# Why do we want to normalize the solar abundance of elements to Si?

When discussing nucleosynthesis, there is typically a line graph of atomic number vs. relative abundance, like the ones shown in this Wikipedia article. The relative abundance is normalized to a certain element, such as H or Si. I have seen many such graphs where the Si abundance is set to $$10^6$$. Is there any advantage or convenience to this choice?

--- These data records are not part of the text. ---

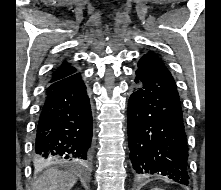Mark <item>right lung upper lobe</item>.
Segmentation results:
<instances>
[{"label": "right lung upper lobe", "instance_id": "right-lung-upper-lobe-1", "mask_svg": "<svg viewBox=\"0 0 221 190\" xmlns=\"http://www.w3.org/2000/svg\"><path fill=\"white\" fill-rule=\"evenodd\" d=\"M76 68H74L70 63L63 61L60 66L53 72L51 80L49 83H53L65 77H68L74 73H76Z\"/></svg>", "mask_w": 221, "mask_h": 190}]
</instances>
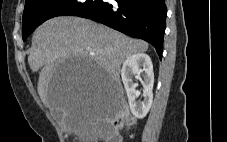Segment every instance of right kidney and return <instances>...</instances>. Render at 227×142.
<instances>
[{
	"instance_id": "ca27d5eb",
	"label": "right kidney",
	"mask_w": 227,
	"mask_h": 142,
	"mask_svg": "<svg viewBox=\"0 0 227 142\" xmlns=\"http://www.w3.org/2000/svg\"><path fill=\"white\" fill-rule=\"evenodd\" d=\"M141 74L143 79L140 77ZM121 77L132 114L137 119L144 118L153 101L154 73L150 57L144 53L129 56L123 62ZM134 78L140 80L143 85V100H136L139 94L136 91L137 84L134 82Z\"/></svg>"
}]
</instances>
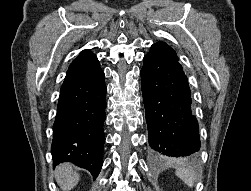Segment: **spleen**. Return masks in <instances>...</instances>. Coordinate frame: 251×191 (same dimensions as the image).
Instances as JSON below:
<instances>
[{"mask_svg": "<svg viewBox=\"0 0 251 191\" xmlns=\"http://www.w3.org/2000/svg\"><path fill=\"white\" fill-rule=\"evenodd\" d=\"M176 175L180 177V179H183L189 187H193L194 181H195V171L193 169H188V167H179L176 171Z\"/></svg>", "mask_w": 251, "mask_h": 191, "instance_id": "3e777b00", "label": "spleen"}]
</instances>
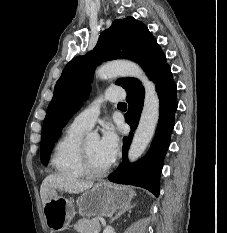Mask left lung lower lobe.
I'll list each match as a JSON object with an SVG mask.
<instances>
[{"mask_svg":"<svg viewBox=\"0 0 227 233\" xmlns=\"http://www.w3.org/2000/svg\"><path fill=\"white\" fill-rule=\"evenodd\" d=\"M154 82L160 98V118L151 147L148 153L138 162L128 163L127 152L133 138L132 132L138 126L144 102V89L130 91L126 98L129 108L125 119L131 127V135L123 138V161L109 175L108 179L119 184H130L145 188L158 196L160 191L159 176L170 143L174 127V115L177 110V87L169 66L158 75Z\"/></svg>","mask_w":227,"mask_h":233,"instance_id":"0a47b994","label":"left lung lower lobe"}]
</instances>
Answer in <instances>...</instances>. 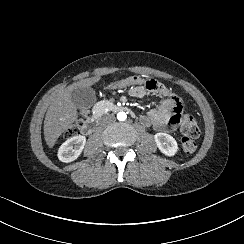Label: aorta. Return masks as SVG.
Returning <instances> with one entry per match:
<instances>
[{
    "mask_svg": "<svg viewBox=\"0 0 244 244\" xmlns=\"http://www.w3.org/2000/svg\"><path fill=\"white\" fill-rule=\"evenodd\" d=\"M126 118H127V115H126L125 112H119V113L117 114V119H118L119 121H124V120H126Z\"/></svg>",
    "mask_w": 244,
    "mask_h": 244,
    "instance_id": "obj_1",
    "label": "aorta"
}]
</instances>
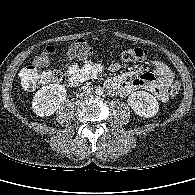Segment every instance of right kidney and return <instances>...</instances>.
Instances as JSON below:
<instances>
[{
    "label": "right kidney",
    "mask_w": 195,
    "mask_h": 195,
    "mask_svg": "<svg viewBox=\"0 0 195 195\" xmlns=\"http://www.w3.org/2000/svg\"><path fill=\"white\" fill-rule=\"evenodd\" d=\"M66 96V89L60 84L43 86L33 97L32 110L40 117L50 116L55 113Z\"/></svg>",
    "instance_id": "ca27d5eb"
}]
</instances>
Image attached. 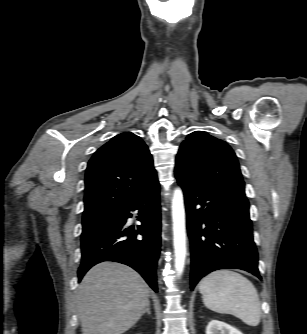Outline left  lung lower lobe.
<instances>
[{
    "label": "left lung lower lobe",
    "mask_w": 307,
    "mask_h": 334,
    "mask_svg": "<svg viewBox=\"0 0 307 334\" xmlns=\"http://www.w3.org/2000/svg\"><path fill=\"white\" fill-rule=\"evenodd\" d=\"M176 178L184 192L191 241V289L218 269H242L261 279L245 195Z\"/></svg>",
    "instance_id": "0a47b994"
}]
</instances>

For example, the vertical axis label of the "elemental abundance" plot in the figure from the linked Wikipedia article is

Abundance, atoms of element per 106 atoms of Si

source: Elemental abundances.svg

• I'm a bit of a layman, so there might be a specific meaning in astronomy or physics, but what do you mean by the relative abundance is normalized to a certain element? Commented May 17 at 21:18
• @GregBurghardt I've added the figure to which the question refers and noted the vertical scale.
– uhoh
Commented May 18 at 0:04

As for the $$10^6$$ that's an arbitrary choice, I suppose to avoid very small numbers for the rare elements, or so that abundances could be expressed in "parts per million". When expressed as a ratio to hydrogen, abundances are often given in numbers per $$10^{12}$$ hydrogen atoms (nuclei actually). Again, this is an arbitrary choice.
Goldschmidt (1937) introduced the normalization to silicon, the most abundant cation in the crust (oxygen is typically the most abundant element by number in the crust and rocks, but is difficult to measure routinely). Cations are a better choice to normalize the rock-based abundance scale. Originally, this scale was set to N(Si) = 100 (Goldschmidt 1938), then N(Si) = 10,000 (Brown 1949). With more refined analyses, smaller quantities of many elements could be measured, and it became more practical to increase the normalization. In their seminal paper, Suess & Urey (1956) changed the scale to N(Si) = $$10^6$$ explaining, “We use $$10^6$$ in order to get values for the rarer elements which can be written without negative exponentials or awkward decimal fractions.”
In a similar vein, it is claimed that the hydrogen scale being based on numbers per $$10^{12}$$ hydrogen atoms/nuclei is to avoid negative exponential values for the rarer elements (though that fails for at least uranium).